Electronic signature or e-signature, which covers all technologies and digital solutions that enable businesses and individual persons to create electronic signatures, including putting the image of a handwritten signature on a document, signing with pin codes, signing via ticking a checkbox, typing the name on an electronic document, or signing with an e-signature certification issued by a trusted service provider. As a high-level definition, an electronic signature is electronic data which is attached to or logically associated with other electronic data and which the signatory uses to sign.
In comparison with an electronic signature, a digital signature is technology that uses algorithms and encryption-decryption methods to detect unauthorised modifications to data and to authenticate the identity of the signatory (electronic identification). Digital signatures use PKI to verify the identity of a signatory. PKI uses two keys, one public and one private, for unique identification. Both the sender and recipient must have a digital certificate from a certificate authority.
Simple/standard electronic signature (SES), which means electronic data that is used by the signatory to sign and is attached to or logically associated with other electronic data, e.g. if a person attached his/her signature panel or name to the end of an email or simply typed his/her name at the end of a Word document. A SES does not verify the issuer’s personal identity or the integrity of the text, i.e. it cannot be guaranteed that the text has not been changed.
Advanced electronic signature (AES), which is a special type of digital signature that it is uniquely linked to, and capable of identifying, the signatory.
Qualified electronic signature (QES), which is a special type of AES digital signature that is created by a qualified electronic signature creation device and is based on a qualified certificate for electronic signatures. A QES and related qualified certificate can only be issued by a qualified trust service provider, which is designated by a supervisory body in each country.
Electronic time stamp, which is a digital data that certifies the date an electronic signature was created.
The eIDAS Regulation: Regulation (EU) No. 910/2014 of the European Parliament and of the Council of 23 July 2014 on electronic identification and trust services for electronic transactions in the internal market and repealing Directive 1999/93/EC, which applies directly in each EU country in the CEE region (Bulgaria, Croatia, the Czech Republic, Hungary, Poland, Romania, Slovakia and Slovenia).

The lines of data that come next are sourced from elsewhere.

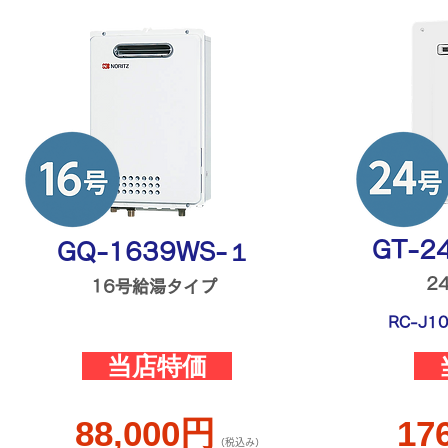
GT-2
GQ-1639WS-１
2
16号給湯タイプ
RC-J
当店特価
88,000
円
17
（税込み）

It should be noted that on the basis of the eIDAS Regulation, in EU member states an electronic signature cannot be denied legal effect and admissibility as evidence in legal proceedings solely on the grounds that it is in an electronic form or that it does not meet the requirements for qualified electronic signatures. Furthermore, the eIDAS Regulation stipulates that a qualified electronic signature will have the equivalent legal effect of a handwritten (wet-ink) signature, and a qualified electronic signature based on a qualified certificate issued in one EU member state will be recognised as a qualified electronic signature in all other member states.
However, it varies from country by country whether other types of electronic signature, e.g. an AES or SES, are accepted as having the equivalent legal effect of a handwritten, wet-ink signature.